Keir Starmer, Leader of the Labour Party, visited BAPS Shri Swaminarayan Mandir (Neasden Temple) in North West London to partake in the Diwali festival on Monday (13).
During this busy period, the Labour Leader received a guided tour from senior swamis and trustees, interacting with volunteers supporting the temple as it welcomed 60,000 visitors for Diwali celebrations, a press release from the Labour Party said.
Starmer engaged in ceremonial prayers, met members of the Hindu community, and later addressed the congregation, expressing Diwali greetings and acknowledging the community’s contributions to British society.
Addressing a packed room in the temple, Starmer extended his Diwali greetings. He said, “This is my second visit to your landmark Mandir and it’s a real privilege to be one among the 60,000 or so pilgrims you will physically and spiritually welcome this Diwali and Hindu New Year.”
Starmer acknowledged the rare honour of being hosted by His Holiness Tyag-vallabh Swami and participating in the abhishek ceremony. He also commended the tireless work of BAPS volunteers, praising the prasad team, car park and shuttle volunteers, security team, and the shoe team for their care and commitment in making the celebrations a reality.

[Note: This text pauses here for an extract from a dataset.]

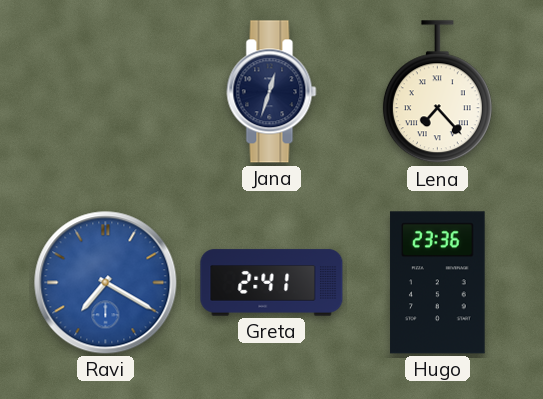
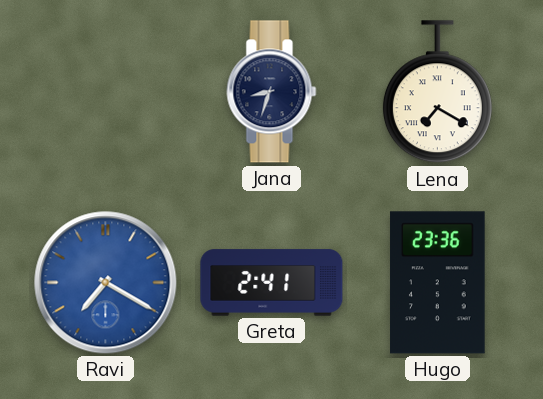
Jana: 12:33 -> 8:33
Lena: 7:23 -> 7:20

Starmer emphasised the significance of Neasden Temple, describing it as a testament to a legacy that serves as a beacon of compassion and harmony for everyone, irrespective of creed or background.
Recognising its integral role in the religious and cultural landscape of Great Britain, he highlighted the temple’s philosophy which, he said, “leads the way for community cohesion and peaceful coexistence,” especially in challenging times.
Starmer also acknowledged the broader impact of the community’s immense contribution to British society, citing the construction of a new temple in the Middle East as an additional testament to this spirit.
Additionally, Starmer expressed admiration and respect for the contributions of British-Indians to the UK. He acknowledged their vital role in various sectors, including charitable work, healthcare, arts, business, education, and politics.
He further highlighted the indispensable support provided by the community during the Covid-19 crisis, emphasising the role played by this community in underpinning the NHS and contributing to the broader fabric of British society.
Moreover, he commended the achievement of having the first non-white prime minister with Hindu heritage in the country.
Reaffirming his commitment to addressing Hinduphobia and strengthening the UK’s ties with India, the Labour leader pledged to work towards increased Hindu representation in public life.
He also said he would do everything he could to combat Hinduphobia, emphasising the importance of fostering a robust relationship between Britain and India.
He added, “I see each of you, and every member of the British Indian diaspora, as a vital link in this bridge that unites our two great countries for the betterment of the whole world.
“I want to build a new strategic partnership with India, one rooted in our shared values of democracy, aspiration and respect, that brings the best of our two great nations together in pursuit of our shared interests; for global security, climate security and economic security.”